Forward-looking statements speak only as of the date they are made
and Atlantic Union and/or Sandy Spring undertake no obligation to
update or clarify these forward-looking statements, whether as a
result of new information, future events or otherwise, except to
the extent required by applicable law. All forward-looking
statements attributable to Atlantic Union, Sandy Spring, the
combined company, or persons acting on Atlantic Union or Sandy
Spring’s behalf, are expressly qualified in their entirety by the
cautionary statements set forth above.
Important Additional Information about the Transaction and
Where to Find It
This press release does not constitute an offer to buy or sell,
or the solicitation of an offer to buy or sell, any securities or a
solicitation of any vote or approval. In connection with the
proposed transaction, Atlantic Union filed with the SEC a
Registration Statement on Form S-4 on November 21, 2024 (the
“Registration Statement”), as amended on December 13, 2024 (and
which is available at
https://www.sec.gov/Archives/edgar/data/883948/000110465924128354/tm2428626-4_s4a.htm),
to register the shares of Atlantic Union capital stock to be issued
in connection with the proposed transaction. The Registration
Statement includes a joint proxy statement of Atlantic Union and
Sandy Spring and also includes a prospectus of Atlantic Union.

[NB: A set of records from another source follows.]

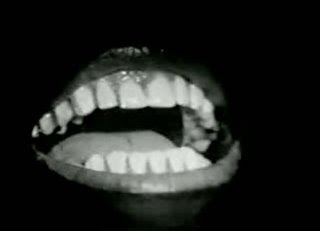 Locate an element on the screen. The image size is (320, 231). corners is located at coordinates (312, 221), (6, 222), (8, 8), (312, 8). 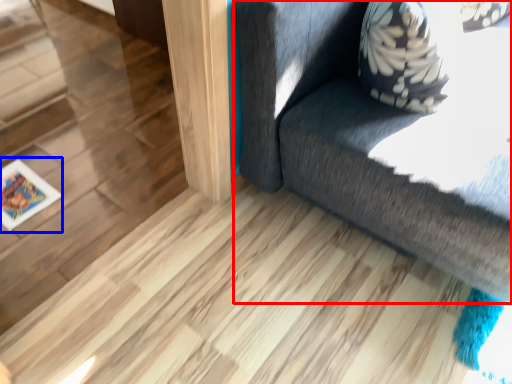 Question: Which object is further to the camera taking this photo, furniture (highlighted by a red box) or picture frame (highlighted by a blue box)?

Choices:
 (A) furniture
 (B) picture frame

Answer: (B) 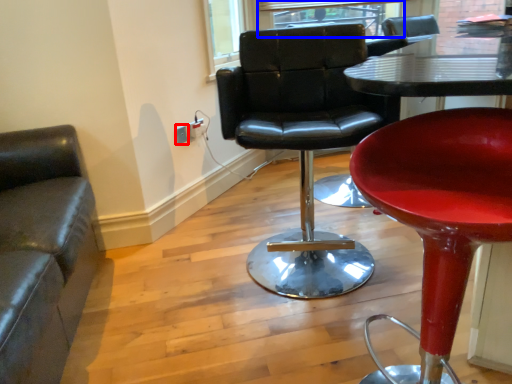 Question: Which of the following is the farthest to the observer, electric outlet (highlighted by a red box) or window (highlighted by a blue box)?

Choices:
 (A) electric outlet
 (B) window

Answer: (B) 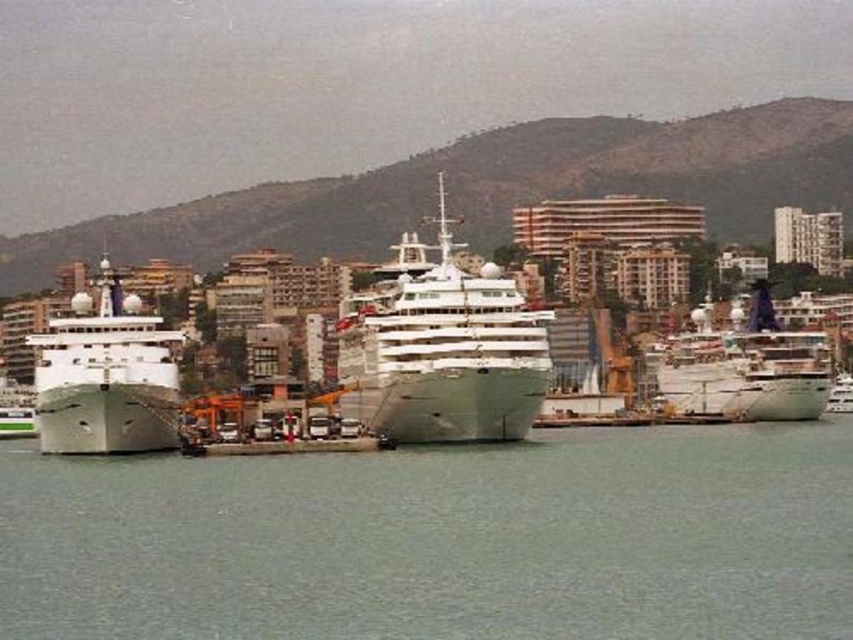 From the picture: Is green matte ship at left to the left of white glossy ship at right from the viewer's perspective?

Correct, you'll find green matte ship at left to the left of white glossy ship at right.

Is green matte ship at left above white glossy ship at right?

Indeed, green matte ship at left is positioned over white glossy ship at right.

Is point (126, 424) less distant than point (747, 330)?

Yes, it is in front of point (747, 330).

Locate an element on the screen. This screenshot has width=853, height=640. green matte ship at left is located at coordinates (106, 376).

Can you confirm if white glossy cruise ship at center is smaller than white glossy ship at right?

No, white glossy cruise ship at center is not smaller than white glossy ship at right.

Does point (491, 348) come closer to viewer compared to point (769, 371)?

Yes, point (491, 348) is closer to viewer.

Locate an element on the screen. Image resolution: width=853 pixels, height=640 pixels. white glossy cruise ship at center is located at coordinates (440, 348).

Consider the image. Does green water at center appear over white glossy cruise ship at center?

Actually, green water at center is below white glossy cruise ship at center.

Is green water at center taller than white glossy cruise ship at center?

In fact, green water at center may be shorter than white glossy cruise ship at center.

Is point (494, 522) behind point (415, 337)?

That is False.

I want to click on green water at center, so click(440, 540). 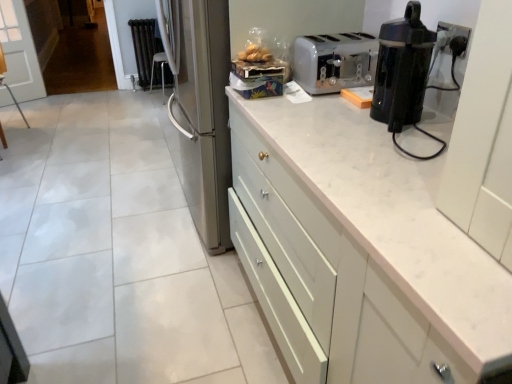 Where is `free spot to the left of black plastic coffee maker at upper right`? The image size is (512, 384). free spot to the left of black plastic coffee maker at upper right is located at coordinates (348, 119). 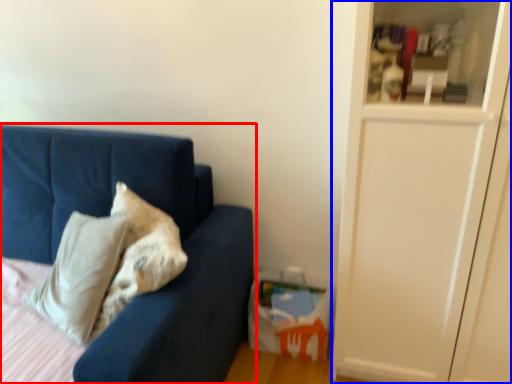 Question: Which object is further to the camera taking this photo, studio couch (highlighted by a red box) or glass door (highlighted by a blue box)?

Choices:
 (A) studio couch
 (B) glass door

Answer: (B) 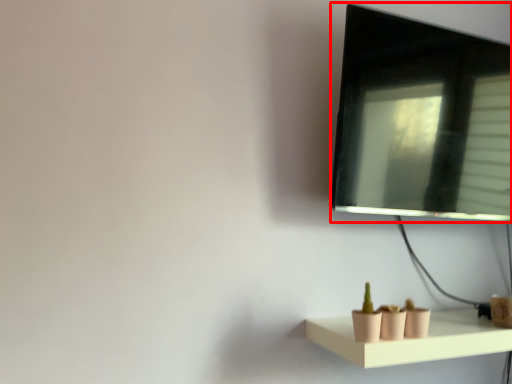 Question: From the image's perspective, what is the correct spatial relationship of computer monitor (annotated by the red box) in relation to shelf?

Choices:
 (A) below
 (B) above

Answer: (B) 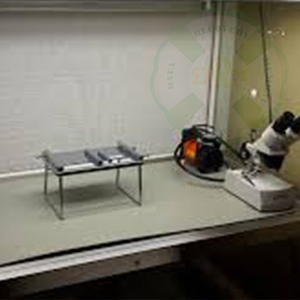 The width and height of the screenshot is (300, 300). Identify the location of table. [x=161, y=227]. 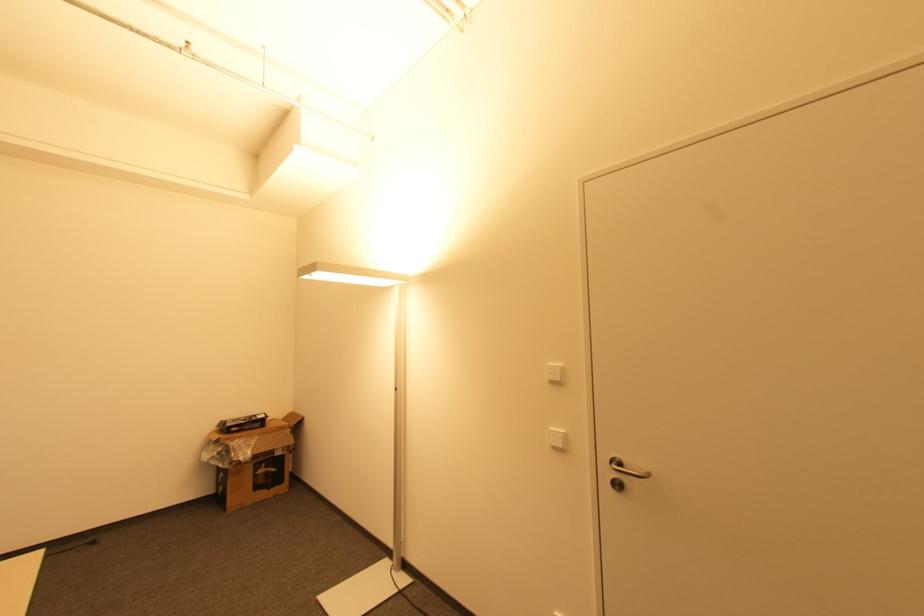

The
Registration Statement was declared effective by the SEC on
December 17, 2024. Atlantic Union filed a definitive joint proxy
statement/prospectus on December 17, 2024 (and which is available
at
https://www.sec.gov/Archives/edgar/data/883948/000110465924129289/tm2428626-7_424b3.htm),
and it was first mailed to Atlantic Union shareholders on December
18, 2024. Sandy Spring filed a definitive joint proxy
statement/prospectus on December 17, 2024 (and which is available
at
https://www.sec.gov/Archives/edgar/data/824410/000110465924129292/tm2428626-8_defm14a.htm),
and it was first mailed to Sandy Spring stockholders on December
18, 2024.
BEFORE MAKING ANY VOTING OR INVESTMENT DECISION, INVESTORS,
SHAREHOLDERS OF ATLANTIC UNION AND STOCKHOLDERS OF SANDY SPRING ARE
URGED TO READ THE REGISTRATION STATEMENT ON FORM S-4, AS AMENDED,
WHICH IS AVAILABLE AT
HTTPS://WWW.SEC.GOV/ARCHIVES/EDGAR/DATA/883948/000110465924128354/TM2428626-4_S4A.HTM
AND THE DEFINITIVE JOINT PROXY STATEMENT/PROSPECTUS, WHICH IS
AVAILABLE AT
HTTPS://WWW.SEC.GOV/ARCHIVES/EDGAR/DATA/883948/000110465924129289/TM2428626-7_424B3.HTM,
AS WELL AS ANY OTHER RELEVANT AMENDMENTS THERETO, DOCUMENTS FILED
WITH THE SEC IN CONNECTION WITH THE TRANSACTION OR INCORPORATED BY
REFERENCE INTO THE DEFINITIVE JOINT PROXY STATEMENT/PROSPECTUS,
BECAUSE THEY CONTAIN IMPORTANT INFORMATION REGARDING ATLANTIC
UNION, SANDY SPRING, THE TRANSACTION AND RELATED MATTERS REGARDING
THE PROPOSED TRANSACTION AND ANY OTHER RELEVANT DOCUMENTS FILED
WITH THE SEC, AS WELL AS ANY AMENDMENTS OR SUPPLEMENTS TO THOSE
DOCUMENTS, BECAUSE THEY WILL CONTAIN IMPORTANT INFORMATION ABOUT
ATLANTIC UNION, SANDY SPRING AND THE PROPOSED TRANSACTION AND
RELATED MATTERS.
This communication does not constitute an offer to sell or the
solicitation of an offer to buy any securities or the solicitation
of any vote or approval with respect to the proposed transaction
between Atlantic Union and Sandy Spring. No offer of securities
shall be made except by means of a prospectus meeting the
requirements of the Securities Act of 1933, as amended, and no
offer to sell or solicitation of an offer to buy shall be made in
any jurisdiction in which such offer, solicitation or sale would be
unlawful prior to registration or qualification under the
securities laws of such jurisdiction.
A copy of the Registration Statement, the definitive joint proxy
statement/prospectus, as well as other filings containing
information about Atlantic Union and Sandy Spring, may be obtained,
free of charge, at the SEC’s website (http://www.sec.gov). You are
also able to obtain these documents, free of charge, from Atlantic
Union by accessing Atlantic Union’s website at
https://investors.atlanticunionbank.com or from Sandy Spring by
accessing Sandy Spring’s website at
https://sandyspringbancorp.q4ir.com/overview/default.aspx. Copies
of the Registration Statement, the definitive joint proxy
statement/prospectus and the filings with the SEC that are
incorporated by reference therein can also be obtained, without
charge, by directing a request to Atlantic Union Investor
Relations, 4300 Cox Road, Glen Allen, Virginia 23060, or by calling
(804) 448-0937, or to Sandy Spring by directing a request to Sandy
Spring Investor Relations, 17801 Georgia Avenue, Olney, Maryland
20832 or by calling (301) 774-8455. The information on Atlantic
Union’s or Sandy Spring’s respective websites is not, and shall not
be deemed to be, a part of this communication or incorporated into
other filings either company makes with the SEC.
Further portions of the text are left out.